So saying programx supports very fast time controls, while in fact it just always plays in a fraction of a second is a bit excessive.
(Wasting too much time also means not really supporting a time control)
When MinimalChess 0.2 releases (soon) my ambition is that it will support proper time controls. Testing that was actually what this tournament was all about and I included the fast movers to verify that my engine, making use of a full second, could win against them.

And I included stockfish because... well it's my reference engine to guesstimate the playing strength of the others because you can configure it's ELO rating. So I thought if I'd win half the games against stockfish I could estimate my engine under these time controls playing at 1350 ELO. And then I realized that Stockfish had trouble sending it's best move in time which I totally didn't expect.
Guenther wrote: Mon Feb 08, 2021 4:09 pm If you really wanna try this, you should adapt the setting for move overhead for SF to a higher value (it is 10ms in SF12 at least),
or even for Cutechess generally.
I'm using Stockfish 12 and I've now tried setting "Move Overhead" to 100ms but it didn't change a thing. It still tries to max out the 1ms time window and wins only 5 games out of 50.
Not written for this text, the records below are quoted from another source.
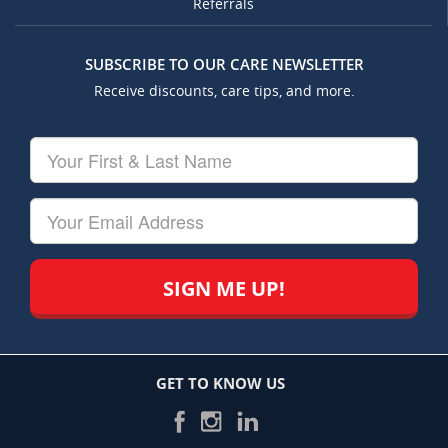
Referrals
SUBSCRIBE TO OUR CARE NEWSLETTER
Receive discounts, care tips, and more.
Your
First
&
Last
Your
Name
Email
GET TO KNOW US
Oops, I totally overlooked the <elo setting> for SF in your post, you need to look up the code, usually that elo rating mimicking settings have some special rules and were included for playing against Humans. It is possible that in this case it is not allowed to move faster - some programs even add a sleep of x ms to make it feel more like a weak Human opponent.

Well, actually I don't believe in testing against 'downscaled' programs, I would always try to find programs for testing who really play around the same strength. But that's just my opinion, others might disagree.